6. The golfer is always the end user
Just as automakers envision their typical buyer when designing a car, course architects must keep their audience in mind at every turn. The difference is, there’s no single “average golfer” to design for. The goal, then, is to design an experience that works for 99% of players. Golf courses are businesses, and no business wants to send its customers home frustrated.
7. Great holes offer options for every skill level
While it’s not true for every hole — especially par 3s intended for target golf that leave no choice but to bomb it at the flagstick or aim for the center of the green — most good hole locations allow an escape route for the higher handicapper while still rewarding the player willing to take risks.
8. Width is a weapon — and designers know how to wield it
Every course starts wide and gets narrowed down through revisions, and those width decisions are central to how difficult a course ultimately plays. Pinehurst No. 2 was a vivid illustration: even a modest hook or slice sent balls into hard-packed sandy waste areas thick with scrub and wiregrass. It’s a course owner’s call — and a designer’s mission — to determine the width and length of a course in relation to its level of difficulty.
9. The very best designers need room to experiment
Bill Coore’s walking tour of the in-progress Pinehurst No. 11 was a highlight of the week, offering a ground-level look at how a course takes shape before a single blade of grass is planted. Along the way, between lessons on using recycled debris to create hills and insights into the earth “work as artwork,” Coore credited the clients who give him and partner Ben Crenshaw the latitude to try things: “We love it when we’ve got ‘weird owners’ who let us try things along the way. We understand experimenting affects budget, but this is a creative process.”

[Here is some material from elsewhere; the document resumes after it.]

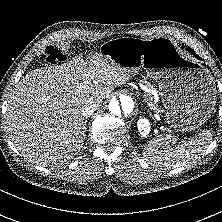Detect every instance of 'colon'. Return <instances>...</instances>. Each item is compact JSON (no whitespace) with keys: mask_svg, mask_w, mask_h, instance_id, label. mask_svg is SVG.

10. Sustainability isn’t optional anymore
The industry has moved decisively toward environmentally sensitive design. While some projects still involve clearing land down to bare dirt, the stronger trend is to preserve as much existing terrain, vegetation and native species as possible. With golf under occasional fire from environmentalists, working with the natural landscape — rather than against it — has become both a design principle and a practical defense.
11. It can be a family business
Davis Love III arrived at Boot Camp in a dual role — component instructor, part supportive parent — accompanying his son Dru (officially Davis Love IV) through the plan. Love III is actually no stranger to design, having recently overseen the revitalization of Harbour Town at Sea Pines, but he made time before heading to TPC at Sawgrass to watch his son work through the process firsthand. “It was my son who told me about the Boot Camp, and also he brought me into it,” Love said. “It was great being here and also watching him work through the concept process in real opportunity.”
12. Events like this can spark the next generation
Mara King, a freshman on the Penn State women’s golf team, stumbled across the Boot Camp when her squad was in town for an NCAA event. Instructor Jan Bel Jan invited her to sit in on a morning session, and it planted a seed. “The idea of designing golf courses is a career option that hadn’t occurred to me before,” King said, “but seeing everything that goes into it is really interesting. I think it might be actually something I want to study after college and after my playing career is actually over.”